Saturday, September 11, 2010

Sunday, September 12: Who will your neighbor in heaven be?

If you ask any Christian to tell you about the greatest pain they have experienced in their Christian walk, most stories will involve an event that occurred at church, at the hand of a fellow believer. We expect to be hurt by non-believers, but can be blindsided by the ones we share the deepest love with. Does this go conjointly with the philosophy that “you only hurt the ones you love?” Though we are called by God to love others, including our enemies, most would say that we are not called to like everyone else. Yet truthfully, if God has chosen another for His kingdom, why do we struggle in sharing the kingdom with them? Are we planning on asking for a mansion in a different neighborhood of heaven if God places them next door? Though heaven is a gated community, the point isn’t to separate the neighbors! What if God decided to surround us in heaven with the people we couldn’t learn to love while we were here? Just as Jonah had the people of Nineveh, most of us have people we don’t click with easily. But who said it was supposed to be easy?

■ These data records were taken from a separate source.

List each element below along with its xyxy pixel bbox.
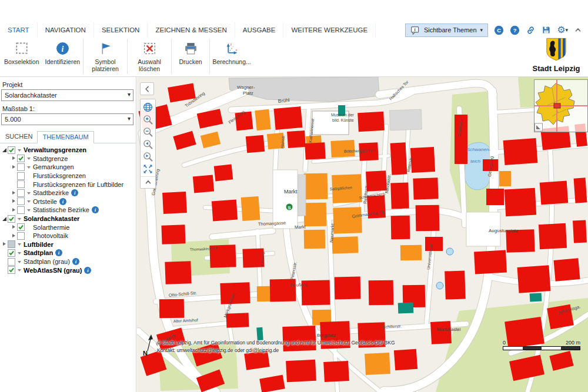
layer-checkbox[interactable] <box>8 240 15 248</box>
visible-themes-label: Sichtbare Themen <box>424 26 477 33</box>
layer-row-flurstücksgrenzen-für-luftbilder[interactable]: Flurstücksgrenzen für Luftbilder <box>0 180 136 189</box>
layer-row-gemarkungen[interactable]: Gemarkungen <box>0 163 136 172</box>
info-icon[interactable]: i <box>59 198 66 205</box>
layer-checkbox[interactable] <box>8 266 15 274</box>
layer-menu-caret-icon[interactable] <box>26 190 32 196</box>
info-icon[interactable]: i <box>55 249 62 256</box>
sidebar-tab-suchen[interactable]: SUCHEN <box>1 131 37 143</box>
tab-navigation[interactable]: NAVIGATION <box>38 22 94 38</box>
layer-menu-caret-icon[interactable] <box>17 267 22 273</box>
layer-row-stadtgrenze[interactable]: Stadtgrenze <box>0 155 136 163</box>
layer-row-stadtplan[interactable]: Stadtplani <box>0 249 136 257</box>
north-arrow: N <box>142 333 159 360</box>
layer-row-photovoltaik[interactable]: Photovoltaik <box>0 232 136 240</box>
layer-row-solardachkataster[interactable]: Solardachkataster <box>0 215 136 223</box>
layer-menu-caret-icon[interactable] <box>17 259 22 264</box>
tree-expander-icon[interactable] <box>11 233 17 239</box>
map-building <box>304 230 326 249</box>
tool-auswahl-loeschen[interactable]: Auswahl löschen <box>128 38 171 76</box>
info-icon[interactable]: i <box>92 206 99 213</box>
info-icon[interactable]: i <box>72 258 79 265</box>
layer-checkbox[interactable] <box>17 197 25 205</box>
info-icon[interactable]: i <box>71 189 78 196</box>
sidebar-tab-themenbaum[interactable]: THEMENBAUM <box>37 131 93 143</box>
scale-select[interactable]: 5.000 <box>1 113 133 125</box>
tree-expander-icon[interactable] <box>11 155 17 162</box>
tool-symbol-platzieren[interactable]: Symbol platzieren <box>83 38 127 76</box>
layer-menu-caret-icon[interactable] <box>26 156 32 161</box>
zoom-previous-button[interactable] <box>142 138 155 150</box>
zoom-in-button[interactable] <box>142 113 155 126</box>
overview-map[interactable] <box>534 79 588 132</box>
layer-row-statistische-bezirke[interactable]: Statistische Bezirkei <box>0 206 136 215</box>
layer-checkbox[interactable] <box>17 232 25 240</box>
tree-expander-icon[interactable] <box>11 224 17 230</box>
tree-expander-icon[interactable] <box>11 198 17 205</box>
project-select[interactable]: Solardachkataster <box>1 89 133 101</box>
svg-text:?: ? <box>513 27 517 33</box>
layer-row-stadtplan-grau[interactable]: Stadtplan (grau)i <box>0 257 136 266</box>
full-extent-button[interactable] <box>142 163 155 175</box>
overview-button[interactable] <box>142 101 155 113</box>
fountain <box>436 282 443 289</box>
tree-expander-icon[interactable] <box>1 241 8 247</box>
layer-row-verwaltungsgrenzen[interactable]: Verwaltungsgrenzen <box>0 146 136 155</box>
tree-expander-icon[interactable] <box>11 207 17 213</box>
tree-expander-icon[interactable] <box>11 164 17 170</box>
layer-menu-caret-icon[interactable] <box>17 148 22 153</box>
window-icons: C?⚙▾ <box>494 25 582 35</box>
zoom-next-button[interactable] <box>142 150 155 163</box>
layer-checkbox[interactable] <box>17 163 25 171</box>
tool-identifizieren[interactable]: iIdentifizieren <box>42 38 83 76</box>
layer-row-ortsteile[interactable]: Ortsteilei <box>0 197 136 206</box>
collapse-panel-button[interactable] <box>140 82 154 95</box>
tool-berechnung[interactable]: yxBerechnung... <box>210 38 253 76</box>
layer-menu-caret-icon[interactable] <box>26 199 32 204</box>
layer-menu-caret-icon[interactable] <box>17 216 22 222</box>
help-icon[interactable]: ? <box>510 25 520 35</box>
tool-boxselektion[interactable]: Boxselektion <box>1 38 42 76</box>
layer-checkbox[interactable] <box>8 146 15 154</box>
layer-checkbox[interactable] <box>17 223 25 231</box>
inset-collapse-icon[interactable] <box>535 123 543 131</box>
info-icon[interactable]: i <box>84 267 91 274</box>
layer-checkbox[interactable] <box>8 249 15 257</box>
layer-checkbox[interactable] <box>17 155 25 162</box>
map-viewport[interactable]: Wagner-PlatzBrühlTröndlinringGoerdelerri… <box>137 77 588 392</box>
layer-menu-caret-icon[interactable] <box>17 250 22 256</box>
tab-start[interactable]: START <box>0 22 38 38</box>
tree-expander-icon[interactable] <box>1 147 8 153</box>
tool-drucken[interactable]: Drucken <box>172 38 209 76</box>
tree-expander-icon[interactable] <box>11 190 17 196</box>
tree-expander-icon[interactable] <box>1 216 8 222</box>
collapse-ribbon-icon[interactable] <box>574 26 582 34</box>
layer-row-solarthermie[interactable]: Solarthermie <box>0 223 136 232</box>
copyright-icon[interactable]: C <box>494 25 504 35</box>
layer-menu-caret-icon[interactable] <box>26 165 32 170</box>
layer-menu-caret-icon[interactable] <box>17 242 22 247</box>
layer-checkbox[interactable] <box>17 172 25 180</box>
layer-checkbox[interactable] <box>8 258 15 266</box>
map-label: teich <box>470 159 480 164</box>
layer-checkbox[interactable] <box>17 206 25 214</box>
layer-checkbox[interactable] <box>8 215 15 223</box>
tab-weitere-werkzeuge[interactable]: WEITERE WERKZEUGE <box>283 22 376 38</box>
save-icon[interactable] <box>542 25 551 35</box>
layer-checkbox[interactable] <box>17 189 25 197</box>
sidebar: Projekt Solardachkataster Maßstab 1: 5.0… <box>0 77 136 392</box>
layer-row-stadtbezirke[interactable]: Stadtbezirkei <box>0 189 136 197</box>
visible-themes-button[interactable]: i Sichtbare Themen ▾ <box>405 24 488 37</box>
layer-checkbox[interactable] <box>17 180 25 188</box>
link-icon[interactable] <box>526 25 536 35</box>
layer-row-luftbilder[interactable]: Luftbilder <box>0 240 136 249</box>
expander-spacer <box>11 173 17 179</box>
collapse-toolbar-button[interactable] <box>141 176 155 187</box>
tab-selektion[interactable]: SELEKTION <box>94 22 148 38</box>
layer-menu-caret-icon[interactable] <box>26 207 32 213</box>
settings-icon[interactable]: ⚙▾ <box>557 25 568 35</box>
layer-row-webatlassn-grau[interactable]: WebAtlasSN (grau)i <box>0 266 136 274</box>
layer-row-flurstücksgrenzen[interactable]: Flurstücksgrenzen <box>0 172 136 180</box>
tab-zeichnen-messen[interactable]: ZEICHNEN & MESSEN <box>148 22 235 38</box>
zoom-out-button[interactable] <box>142 126 155 138</box>
tab-ausgabe[interactable]: AUSGABE <box>235 22 284 38</box>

Jesus did not give us the easy way out. Even in situations where we feel ethical or moral superiority, we still are called to forgive, and to do that continuously.

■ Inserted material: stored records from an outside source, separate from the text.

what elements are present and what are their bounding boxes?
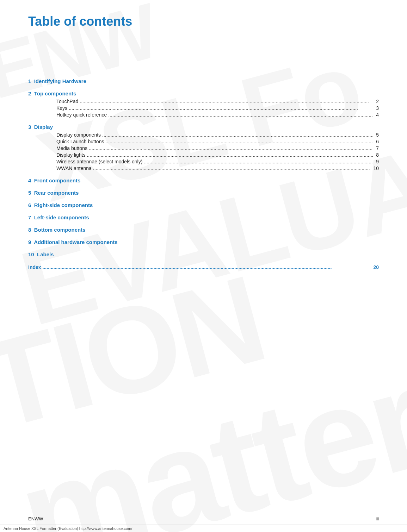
toc-item-label-media-buttons: Media buttons — [56, 145, 87, 151]
section-title-6: Right-side components — [34, 202, 93, 208]
toc-item-label-wwan: WWAN antenna — [56, 165, 92, 171]
toc-page-quick-launch: 6 — [376, 139, 379, 144]
toc-dots-media-buttons: ........................................… — [89, 145, 373, 151]
toc-item-label-quick-launch: Quick Launch buttons — [56, 139, 104, 144]
toc-item-label-keys: Keys — [56, 105, 67, 111]
toc-item-label-wireless: Wireless antennae (select models only) — [56, 159, 142, 164]
watermark-line-5: matter — [4, 337, 407, 532]
toc-dots-touchpad: ........................................… — [80, 99, 373, 104]
page-title: Table of contents — [28, 14, 379, 29]
section-title-8: Bottom components — [34, 227, 86, 233]
toc-item-label-hotkey: Hotkey quick reference — [56, 112, 107, 118]
toc-item-quick-launch: Quick Launch buttons ...................… — [28, 139, 379, 144]
toc-dots-display-lights: ........................................… — [87, 152, 373, 158]
toc-section-2: 2 Top components TouchPad ..............… — [28, 90, 379, 118]
section-title-10: Labels — [37, 251, 54, 257]
toc-index-row: Index ..................................… — [28, 264, 379, 270]
toc-heading-9: 9 Additional hardware components — [28, 239, 379, 245]
toc-page-wwan: 10 — [373, 165, 379, 171]
toc-section-3: 3 Display Display components ...........… — [28, 124, 379, 171]
toc-item-wireless: Wireless antennae (select models only) .… — [28, 159, 379, 164]
index-page: 20 — [373, 264, 379, 270]
toc-section-10: 10 Labels — [28, 251, 379, 257]
toc-item-media-buttons: Media buttons ..........................… — [28, 145, 379, 151]
toc-dots-hotkey: ........................................… — [108, 112, 373, 118]
toc-dots-wireless: ........................................… — [144, 159, 373, 164]
toc-dots-keys: ........................................… — [69, 105, 373, 111]
toc-item-label-touchpad: TouchPad — [56, 99, 78, 104]
toc-page-media-buttons: 7 — [376, 145, 379, 151]
toc-dots-display-components: ........................................… — [102, 132, 373, 138]
toc-item-label-display-components: Display components — [56, 132, 101, 138]
section-title-4: Front components — [34, 177, 81, 183]
section-title-2: Top components — [34, 90, 76, 96]
section-num-5: 5 — [28, 190, 31, 196]
section-num-2: 2 — [28, 90, 31, 96]
toc-item-wwan: WWAN antenna ...........................… — [28, 165, 379, 171]
section-num-8: 8 — [28, 227, 31, 233]
toc-heading-7: 7 Left-side components — [28, 214, 379, 220]
toc-page-wireless: 9 — [376, 159, 379, 164]
toc-content: Table of contents 1 Identifying Hardware… — [28, 14, 379, 270]
section-title-9: Additional hardware components — [34, 239, 118, 245]
toc-page-display-components: 5 — [376, 132, 379, 138]
index-dots: ........................................… — [43, 264, 372, 270]
toc-page-hotkey: 4 — [376, 112, 379, 118]
section-num-4: 4 — [28, 177, 31, 183]
watermark-line-4: TION — [0, 248, 277, 457]
toc-dots-wwan: ........................................… — [93, 165, 371, 171]
toc-section-6: 6 Right-side components — [28, 202, 379, 208]
page-container: ENW XSL Fo EVALUA TION matter Table of c… — [0, 0, 407, 532]
section-num-7: 7 — [28, 214, 31, 220]
section-title-3: Display — [34, 124, 53, 130]
section-num-6: 6 — [28, 202, 31, 208]
index-label: Index — [28, 264, 41, 270]
section-num-9: 9 — [28, 239, 31, 245]
toc-item-display-lights: Display lights .........................… — [28, 152, 379, 158]
toc-heading-8: 8 Bottom components — [28, 227, 379, 233]
toc-item-hotkey: Hotkey quick reference .................… — [28, 112, 379, 118]
toc-page-display-lights: 8 — [376, 152, 379, 158]
toc-heading-6: 6 Right-side components — [28, 202, 379, 208]
footer: ENWW iii — [0, 516, 407, 521]
section-title-5: Rear components — [34, 190, 79, 196]
section-num-10: 10 — [28, 251, 34, 257]
footer-left: ENWW — [28, 516, 43, 521]
toc-item-display-components: Display components .....................… — [28, 132, 379, 138]
toc-section-1: 1 Identifying Hardware — [28, 78, 379, 84]
footer-note: Antenna House XSL Formatter (Evaluation)… — [0, 525, 407, 532]
toc-heading-4: 4 Front components — [28, 177, 379, 183]
section-title-1: Identifying Hardware — [34, 78, 86, 84]
toc-heading-5: 5 Rear components — [28, 190, 379, 196]
toc-heading-2: 2 Top components — [28, 90, 379, 96]
toc-item-keys: Keys ...................................… — [28, 105, 379, 111]
toc-dots-quick-launch: ........................................… — [105, 139, 373, 144]
toc-item-touchpad: TouchPad ...............................… — [28, 99, 379, 104]
toc-section-9: 9 Additional hardware components — [28, 239, 379, 245]
toc-item-label-display-lights: Display lights — [56, 152, 85, 158]
toc-section-7: 7 Left-side components — [28, 214, 379, 220]
toc-page-keys: 3 — [376, 105, 379, 111]
toc-section-8: 8 Bottom components — [28, 227, 379, 233]
toc-heading-1: 1 Identifying Hardware — [28, 78, 379, 84]
section-title-7: Left-side components — [34, 214, 89, 220]
footer-right: iii — [376, 516, 379, 521]
section-num-1: 1 — [28, 78, 31, 84]
toc-heading-10: 10 Labels — [28, 251, 379, 257]
toc-section-5: 5 Rear components — [28, 190, 379, 196]
toc-section-4: 4 Front components — [28, 177, 379, 183]
toc-heading-3: 3 Display — [28, 124, 379, 130]
toc-page-touchpad: 2 — [376, 99, 379, 104]
section-num-3: 3 — [28, 124, 31, 130]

21 Then Peter came to Him and said, “Lord, how often shall my brother sin against me, and I forgive him? Up to seven times?”
22 Jesus said to him, “I do not say to you, up to seven times, but up to seventy times seven.
Matthew 18:21-22


Forgiveness is the release of a debt. In order to forgive a brother, we must get to the place in our hearts where we no longer feel they owe us anything. God places the burden securely on our backs when he shares this analogy with us:


But if you do not forgive, neither will your Father in heaven forgive your trespasses.”
Mark 11:26


It is easy to get high-handed when noticing the shortcomings of others, yet the smelling salts that bring us back to consciousness typically involves self-reflection. “Let he who is without sin cast the first stone,” comes to mind, as we are all sinners, saved by grace. Is it time in your life to release a burden? One of the greatest gifts of forgiveness is that it not only frees the person being forgiven, but it also frees the one forgiving. Let go and let God! When a fisherman releases his catch, the fish swims with such exuberance when freed. Release someone today, and God will release you!


Though I speak with the tongues of men and of angels, but have not love, I have become sounding brass or a clanging cymbal. 2 And though I have the gift of prophecy, and understand all mysteries and all knowledge, and though I have all faith, so that I could remove mountains, but have not love, I am nothing. 3 And though I bestow all my goods to feed the poor, and though I give my body to be burned, but have not love, it profits me nothing.
4 Love suffers long and is kind; love does not envy; love does not parade itself, is not puffed up; 5 does not behave rudely, does not seek its own, is not provoked, thinks no evil; 6 does not rejoice in iniquity, but rejoices in the truth; 7 bears all things, believes all things, hopes all things, endures all things.
8 Love never fails. But whether there are prophecies, they will fail; whether there are tongues, they will cease; whether there is knowledge, it will vanish away. 9 For we know in part and we prophesy in part. 10 But when that which is perfect has come, then that which is in part will be done away.
11 When I was a child, I spoke as a child, I understood as a child, I thought as a child; but when I became a man, I put away childish things. 12 For now we see in a mirror, dimly, but then face to face. Now I know in part, but then I shall know just as I also am known.
13 And now abide faith, hope, love, these three; but the greatest of these is love.